**What you have to do:** Going line by line through the data below, report how many lines include the word "Века", with nothing added.

**Input for this task:**
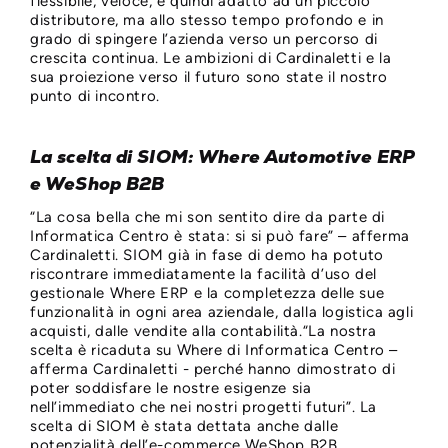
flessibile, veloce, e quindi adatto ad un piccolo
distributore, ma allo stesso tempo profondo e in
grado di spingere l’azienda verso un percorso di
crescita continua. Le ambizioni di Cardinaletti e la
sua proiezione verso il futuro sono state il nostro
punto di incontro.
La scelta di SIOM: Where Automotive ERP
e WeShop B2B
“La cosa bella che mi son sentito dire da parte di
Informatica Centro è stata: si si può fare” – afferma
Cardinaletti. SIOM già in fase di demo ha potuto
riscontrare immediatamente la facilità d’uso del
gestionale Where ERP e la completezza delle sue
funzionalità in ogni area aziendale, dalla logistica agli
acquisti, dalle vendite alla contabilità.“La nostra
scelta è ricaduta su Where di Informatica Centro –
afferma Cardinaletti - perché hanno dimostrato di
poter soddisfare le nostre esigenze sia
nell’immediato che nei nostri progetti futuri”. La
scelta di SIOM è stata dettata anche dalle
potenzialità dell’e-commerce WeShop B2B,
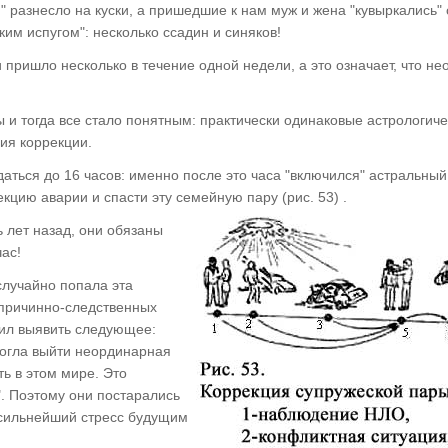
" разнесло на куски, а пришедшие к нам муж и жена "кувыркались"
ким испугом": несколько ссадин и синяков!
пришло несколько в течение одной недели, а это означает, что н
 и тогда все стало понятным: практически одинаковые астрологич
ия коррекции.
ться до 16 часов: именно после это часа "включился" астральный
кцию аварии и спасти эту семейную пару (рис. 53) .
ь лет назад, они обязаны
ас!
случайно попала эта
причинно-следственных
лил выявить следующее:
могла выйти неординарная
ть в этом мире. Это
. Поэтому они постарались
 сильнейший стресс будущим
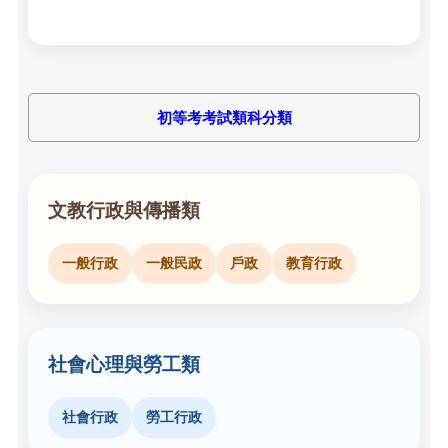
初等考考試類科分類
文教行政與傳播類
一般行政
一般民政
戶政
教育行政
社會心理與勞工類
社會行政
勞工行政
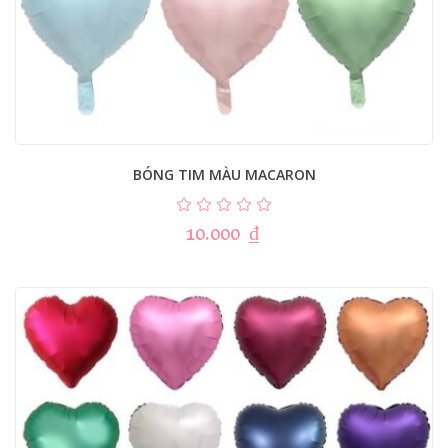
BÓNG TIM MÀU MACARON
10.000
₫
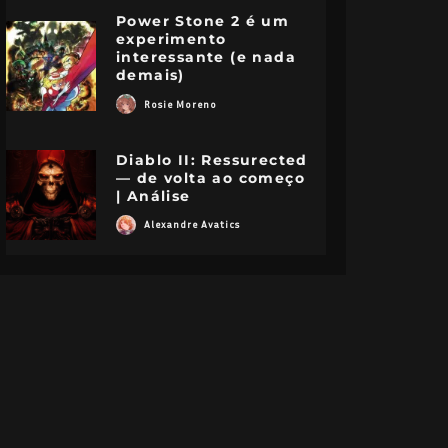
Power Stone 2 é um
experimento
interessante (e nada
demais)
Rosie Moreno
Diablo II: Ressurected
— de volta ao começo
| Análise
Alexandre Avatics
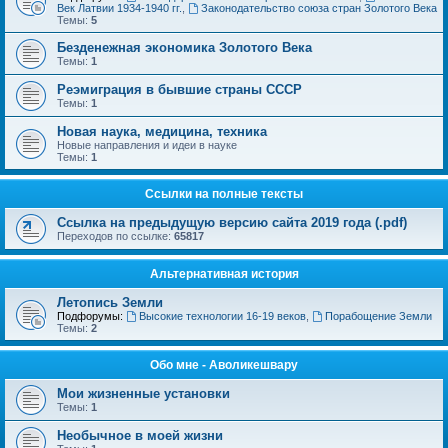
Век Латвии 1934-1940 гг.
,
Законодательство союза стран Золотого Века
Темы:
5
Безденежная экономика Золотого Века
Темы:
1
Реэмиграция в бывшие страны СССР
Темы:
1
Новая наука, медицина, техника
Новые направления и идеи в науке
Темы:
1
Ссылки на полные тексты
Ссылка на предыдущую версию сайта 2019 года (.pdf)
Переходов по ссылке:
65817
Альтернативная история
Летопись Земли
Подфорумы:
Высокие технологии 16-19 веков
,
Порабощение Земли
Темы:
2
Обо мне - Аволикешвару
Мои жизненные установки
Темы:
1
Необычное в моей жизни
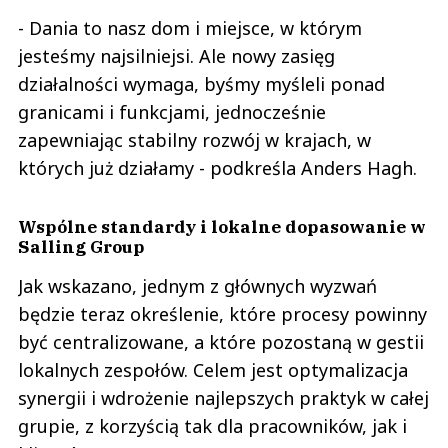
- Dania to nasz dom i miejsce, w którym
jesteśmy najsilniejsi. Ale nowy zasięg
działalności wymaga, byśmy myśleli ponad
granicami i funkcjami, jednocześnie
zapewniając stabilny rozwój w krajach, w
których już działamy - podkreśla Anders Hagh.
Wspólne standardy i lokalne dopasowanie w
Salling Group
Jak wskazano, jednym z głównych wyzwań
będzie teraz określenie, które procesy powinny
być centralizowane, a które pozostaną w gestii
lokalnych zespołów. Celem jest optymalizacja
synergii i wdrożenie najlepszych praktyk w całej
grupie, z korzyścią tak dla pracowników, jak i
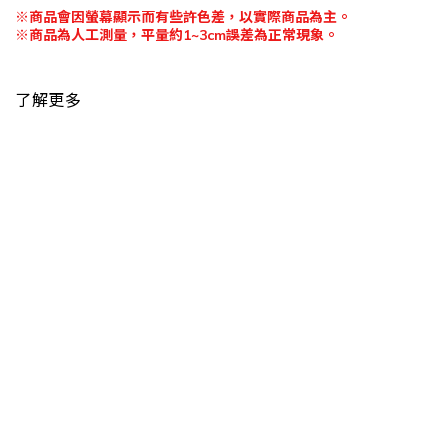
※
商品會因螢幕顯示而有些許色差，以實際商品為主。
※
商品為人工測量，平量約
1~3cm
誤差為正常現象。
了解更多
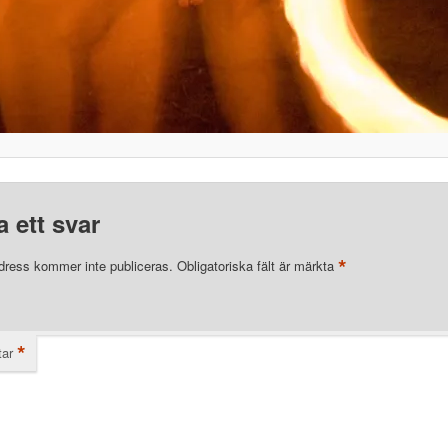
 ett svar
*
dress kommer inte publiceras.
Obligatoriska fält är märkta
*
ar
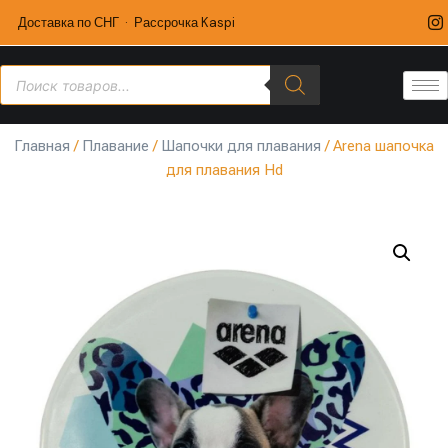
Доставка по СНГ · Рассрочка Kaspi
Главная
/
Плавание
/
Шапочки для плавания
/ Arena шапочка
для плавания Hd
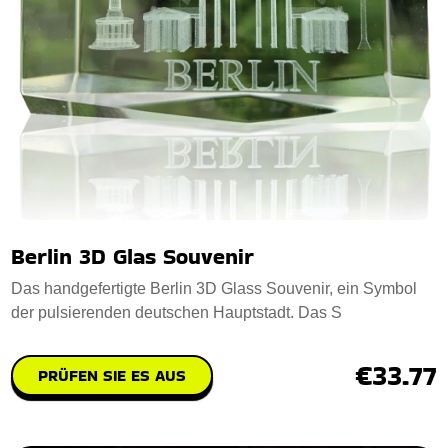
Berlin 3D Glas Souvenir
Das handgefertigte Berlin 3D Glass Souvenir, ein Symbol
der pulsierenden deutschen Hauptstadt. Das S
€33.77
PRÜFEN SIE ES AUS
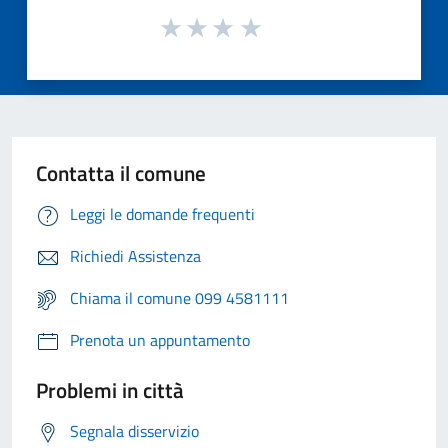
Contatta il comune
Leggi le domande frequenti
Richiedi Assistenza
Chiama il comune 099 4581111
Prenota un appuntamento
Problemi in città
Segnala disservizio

**Answer for the task:** 2